Wednesday, February 17, 2016

The Omnivore (Non) Diet





With this post I'm wading into one of two shitstorms that I usually avoid: diet as it relates to endurance and evolution.  (The other no-fly zone is running foot strike.  I can hear the barefoot runners and the Hoka disciples sharpening their blades already.)  I avoid this topic because everyone has an opinion about it- and you know what they say about opinions.... but with evolutionarily-informed diets being popular lately, people sometimes ask me what I think.  So, here goes.

How can evolution inform diet? What do we know?

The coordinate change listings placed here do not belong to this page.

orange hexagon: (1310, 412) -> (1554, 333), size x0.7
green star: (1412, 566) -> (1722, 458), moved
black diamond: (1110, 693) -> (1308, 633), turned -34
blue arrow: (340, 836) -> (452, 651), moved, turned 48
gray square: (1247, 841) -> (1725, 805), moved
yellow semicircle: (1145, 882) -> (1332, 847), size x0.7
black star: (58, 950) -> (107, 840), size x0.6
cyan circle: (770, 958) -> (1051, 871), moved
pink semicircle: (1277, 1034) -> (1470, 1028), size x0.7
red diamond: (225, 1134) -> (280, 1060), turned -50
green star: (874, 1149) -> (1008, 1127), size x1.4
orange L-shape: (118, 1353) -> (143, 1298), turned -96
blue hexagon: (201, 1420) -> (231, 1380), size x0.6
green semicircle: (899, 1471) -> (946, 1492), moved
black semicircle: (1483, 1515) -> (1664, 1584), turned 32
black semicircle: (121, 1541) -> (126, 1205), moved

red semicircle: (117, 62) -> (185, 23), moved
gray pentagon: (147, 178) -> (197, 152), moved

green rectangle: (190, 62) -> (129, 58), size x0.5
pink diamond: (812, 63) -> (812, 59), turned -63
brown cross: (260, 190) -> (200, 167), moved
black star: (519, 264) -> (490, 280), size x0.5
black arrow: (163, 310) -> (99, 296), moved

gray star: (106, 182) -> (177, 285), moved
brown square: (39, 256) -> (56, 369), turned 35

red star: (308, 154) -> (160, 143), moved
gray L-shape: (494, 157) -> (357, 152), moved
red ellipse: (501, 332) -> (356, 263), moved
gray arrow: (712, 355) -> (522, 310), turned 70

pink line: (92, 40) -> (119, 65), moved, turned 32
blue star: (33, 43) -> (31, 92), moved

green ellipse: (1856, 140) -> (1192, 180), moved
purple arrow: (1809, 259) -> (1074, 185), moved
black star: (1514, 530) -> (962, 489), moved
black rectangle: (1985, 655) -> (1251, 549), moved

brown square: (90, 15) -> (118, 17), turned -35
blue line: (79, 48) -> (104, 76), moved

As far as I'm concerned, there's only one major point we should all agree on based on biological and evolutionary evidence: we are consummate omnivores.  The huge variation in human diets, particularly traditional diets, is evidence for this.  Arctic peoples thrive on a diet based almost entirely on animal fat.  Traditional Masai live primarily off of the meat, milk and blood from their cows.  In many parts of the world, meat is scarce, or culturally/religiously forbidden, and this vegetarian diet suits people just fine so long as they get all essential nutrients from plants.  (And yes, vegetarian diets seem to offer health benefits, though I'm not convinced that effects of physical activity and other dietary aspects have been properly controlled in these studies.)  Hipsters survive despite veganism, which I should add is a conscious lifestyle choice that would only occur to someone spoiled for dietary choice.  (I kid a bit.  I do respect the ethical basis of veganism, but the health arguments for it are simplistic and unconvincing.) Mike the Fruitarian is an ultra runner who gets 99% of his calories from fruit.  While he is egregiously misguided in his interpretation of its benefits (he was psyched to report that he no longer produces earwax) he has had success eating like a monkey. More on athlete fad diets in a bit. 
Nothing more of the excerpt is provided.